== PROBLEM TO WORK ON ==
I'd like the full listing transcribed exactly, with no images included.

== RECORDS FOR THIS EXERCISE ==
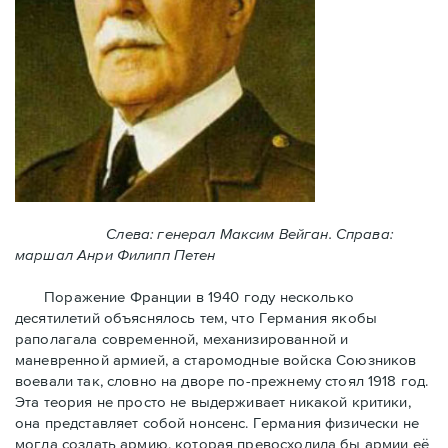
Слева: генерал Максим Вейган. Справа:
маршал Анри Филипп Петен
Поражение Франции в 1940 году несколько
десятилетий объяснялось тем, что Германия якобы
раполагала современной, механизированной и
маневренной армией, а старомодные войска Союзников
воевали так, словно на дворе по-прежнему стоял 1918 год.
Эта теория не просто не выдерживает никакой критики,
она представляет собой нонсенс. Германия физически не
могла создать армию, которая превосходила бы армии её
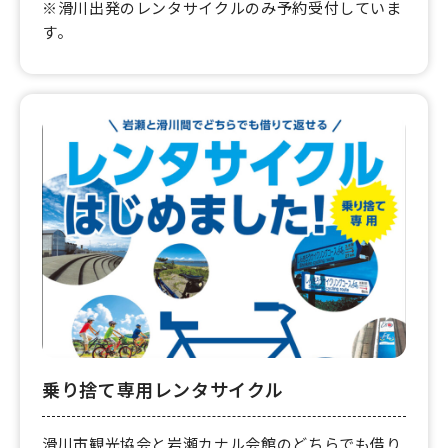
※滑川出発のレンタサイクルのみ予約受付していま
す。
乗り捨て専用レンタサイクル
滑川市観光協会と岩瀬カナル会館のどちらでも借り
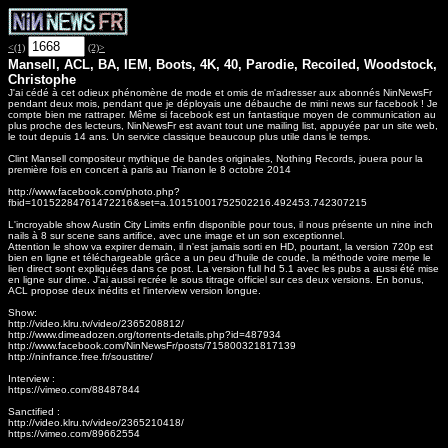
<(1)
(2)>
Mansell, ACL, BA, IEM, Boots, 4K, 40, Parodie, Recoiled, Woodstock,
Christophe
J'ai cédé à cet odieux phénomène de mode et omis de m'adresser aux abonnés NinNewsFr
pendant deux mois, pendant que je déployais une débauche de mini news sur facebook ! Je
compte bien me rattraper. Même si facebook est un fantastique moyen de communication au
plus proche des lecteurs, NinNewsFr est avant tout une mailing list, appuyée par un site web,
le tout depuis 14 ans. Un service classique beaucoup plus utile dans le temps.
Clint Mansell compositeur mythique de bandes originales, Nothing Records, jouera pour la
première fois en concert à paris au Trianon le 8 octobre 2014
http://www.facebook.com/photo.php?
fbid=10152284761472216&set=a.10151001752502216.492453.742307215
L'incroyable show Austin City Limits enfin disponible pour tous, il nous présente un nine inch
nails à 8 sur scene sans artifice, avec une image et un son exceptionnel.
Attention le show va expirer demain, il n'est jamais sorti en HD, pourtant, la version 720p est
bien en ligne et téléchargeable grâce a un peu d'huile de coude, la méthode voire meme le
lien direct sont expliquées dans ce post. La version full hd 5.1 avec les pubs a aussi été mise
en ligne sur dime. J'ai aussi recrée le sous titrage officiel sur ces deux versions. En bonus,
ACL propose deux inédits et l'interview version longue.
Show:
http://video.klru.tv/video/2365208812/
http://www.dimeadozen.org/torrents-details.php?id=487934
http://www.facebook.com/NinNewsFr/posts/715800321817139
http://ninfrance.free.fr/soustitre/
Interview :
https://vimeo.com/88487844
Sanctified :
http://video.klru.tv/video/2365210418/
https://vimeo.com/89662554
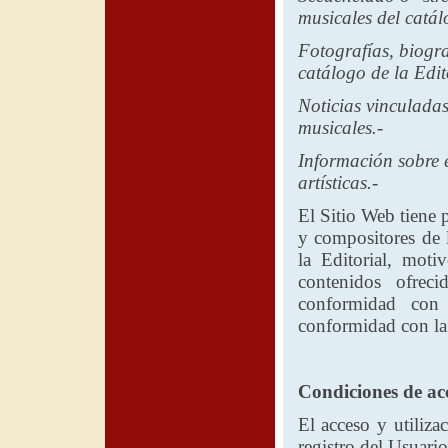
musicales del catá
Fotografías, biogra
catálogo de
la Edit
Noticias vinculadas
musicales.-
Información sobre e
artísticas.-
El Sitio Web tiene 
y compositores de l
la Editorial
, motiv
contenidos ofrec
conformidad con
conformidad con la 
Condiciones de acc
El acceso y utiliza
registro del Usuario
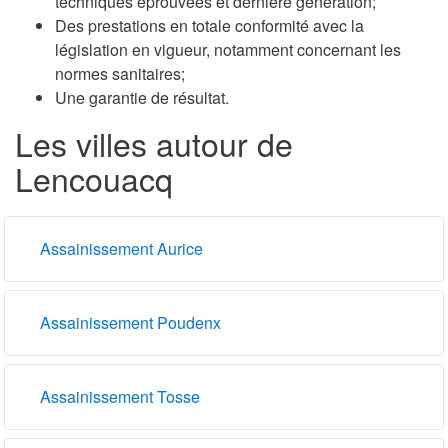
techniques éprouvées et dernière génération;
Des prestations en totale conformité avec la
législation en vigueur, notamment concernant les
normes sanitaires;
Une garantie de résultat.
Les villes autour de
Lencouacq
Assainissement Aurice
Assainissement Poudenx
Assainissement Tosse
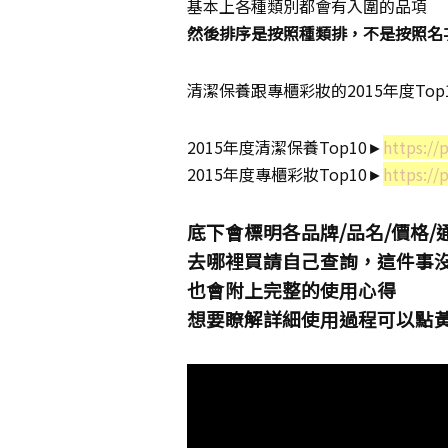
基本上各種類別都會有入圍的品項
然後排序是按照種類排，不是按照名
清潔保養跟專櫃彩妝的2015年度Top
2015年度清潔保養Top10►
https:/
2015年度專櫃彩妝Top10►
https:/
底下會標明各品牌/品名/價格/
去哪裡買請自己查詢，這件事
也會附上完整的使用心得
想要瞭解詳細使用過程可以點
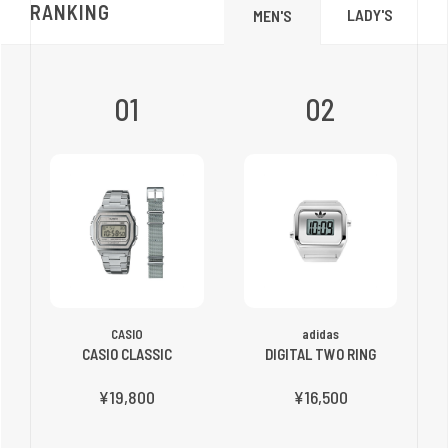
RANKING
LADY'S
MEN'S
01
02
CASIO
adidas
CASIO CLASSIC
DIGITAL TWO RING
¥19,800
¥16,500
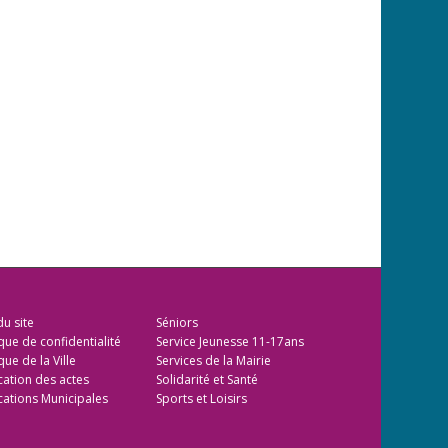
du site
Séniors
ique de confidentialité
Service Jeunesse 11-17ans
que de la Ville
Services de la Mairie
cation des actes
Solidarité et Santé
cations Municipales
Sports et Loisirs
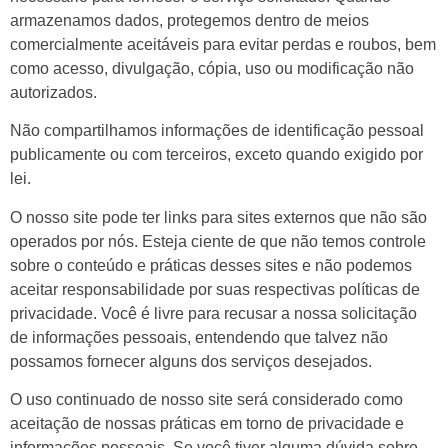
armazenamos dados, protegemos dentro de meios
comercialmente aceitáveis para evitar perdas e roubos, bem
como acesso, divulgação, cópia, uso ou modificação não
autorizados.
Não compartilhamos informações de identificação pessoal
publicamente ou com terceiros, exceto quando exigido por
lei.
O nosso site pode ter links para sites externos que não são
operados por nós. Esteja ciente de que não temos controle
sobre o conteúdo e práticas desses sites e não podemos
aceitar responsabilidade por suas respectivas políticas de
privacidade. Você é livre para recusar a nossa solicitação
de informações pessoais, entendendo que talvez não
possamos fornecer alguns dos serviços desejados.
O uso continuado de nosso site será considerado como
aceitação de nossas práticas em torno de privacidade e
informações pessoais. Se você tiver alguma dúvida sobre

== FINISHED TASK ==
Слева: генерал Максим Вейган. Справа:
маршал Анри Филипп Петен
Поражение Франции в 1940 году несколько
десятилетий объяснялось тем, что Германия якобы
раполагала современной, механизированной и
маневренной армией, а старомодные войска Союзников
воевали так, словно на дворе по-прежнему стоял 1918 год.
Эта теория не просто не выдерживает никакой критики,
она представляет собой нонсенс. Германия физически не
могла создать армию, которая превосходила бы армии её
※滑川出発のレンタサイクルのみ予約受付していま
す。
乗り捨て専用レンタサイクル
滑川市観光協会と岩瀬カナル会館のどちらでも借り
<(1)
(2)>
Mansell, ACL, BA, IEM, Boots, 4K, 40, Parodie, Recoiled, Woodstock,
Christophe
J'ai cédé à cet odieux phénomène de mode et omis de m'adresser aux abonnés NinNewsFr
pendant deux mois, pendant que je déployais une débauche de mini news sur facebook ! Je
compte bien me rattraper. Même si facebook est un fantastique moyen de communication au
plus proche des lecteurs, NinNewsFr est avant tout une mailing list, appuyée par un site web,
le tout depuis 14 ans. Un service classique beaucoup plus utile dans le temps.
Clint Mansell compositeur mythique de bandes originales, Nothing Records, jouera pour la
première fois en concert à paris au Trianon le 8 octobre 2014
http://www.facebook.com/photo.php?
fbid=10152284761472216&set=a.10151001752502216.492453.742307215
L'incroyable show Austin City Limits enfin disponible pour tous, il nous présente un nine inch
nails à 8 sur scene sans artifice, avec une image et un son exceptionnel.
Attention le show va expirer demain, il n'est jamais sorti en HD, pourtant, la version 720p est
bien en ligne et téléchargeable grâce a un peu d'huile de coude, la méthode voire meme le
lien direct sont expliquées dans ce post. La version full hd 5.1 avec les pubs a aussi été mise
en ligne sur dime. J'ai aussi recrée le sous titrage officiel sur ces deux versions. En bonus,
ACL propose deux inédits et l'interview version longue.
Show:
http://video.klru.tv/video/2365208812/
http://www.dimeadozen.org/torrents-details.php?id=487934
http://www.facebook.com/NinNewsFr/posts/715800321817139
http://ninfrance.free.fr/soustitre/
Interview :
https://vimeo.com/88487844
Sanctified :
http://video.klru.tv/video/2365210418/
https://vimeo.com/89662554
musicales del catá
Fotografías, biogra
catálogo de
la Edit
Noticias vinculadas
musicales.-
Información sobre e
artísticas.-
El Sitio Web tiene 
y compositores de l
la Editorial
, motiv
contenidos ofrec
conformidad con
conformidad con la 
Condiciones de acc
El acceso y utiliza
registro del Usuario
techniques éprouvées et dernière génération;
Des prestations en totale conformité avec la
législation en vigueur, notamment concernant les
normes sanitaires;
Une garantie de résultat.
Les villes autour de
Lencouacq
Assainissement Aurice
Assainissement Poudenx
Assainissement Tosse
基本上各種類別都會有入圍的品項
然後排序是按照種類排，不是按照名
清潔保養跟專櫃彩妝的2015年度Top
2015年度清潔保養Top10►
https:/
2015年度專櫃彩妝Top10►
https:/
底下會標明各品牌/品名/價格/
去哪裡買請自己查詢，這件事
也會附上完整的使用心得
想要瞭解詳細使用過程可以點
RANKING
LADY'S
MEN'S
01
02
CASIO
adidas
CASIO CLASSIC
DIGITAL TWO RING
¥19,800
¥16,500
du site
Séniors
ique de confidentialité
Service Jeunesse 11-17ans
que de la Ville
Services de la Mairie
cation des actes
Solidarité et Santé
cations Municipales
Sports et Loisirs
armazenamos dados, protegemos dentro de meios
comercialmente aceitáveis para evitar perdas e roubos, bem
como acesso, divulgação, cópia, uso ou modificação não
autorizados.
Não compartilhamos informações de identificação pessoal
publicamente ou com terceiros, exceto quando exigido por
lei.
O nosso site pode ter links para sites externos que não são
operados por nós. Esteja ciente de que não temos controle
sobre o conteúdo e práticas desses sites e não podemos
aceitar responsabilidade por suas respectivas políticas de
privacidade. Você é livre para recusar a nossa solicitação
de informações pessoais, entendendo que talvez não
possamos fornecer alguns dos serviços desejados.
O uso continuado de nosso site será considerado como
aceitação de nossas práticas em torno de privacidade e
informações pessoais. Se você tiver alguma dúvida sobre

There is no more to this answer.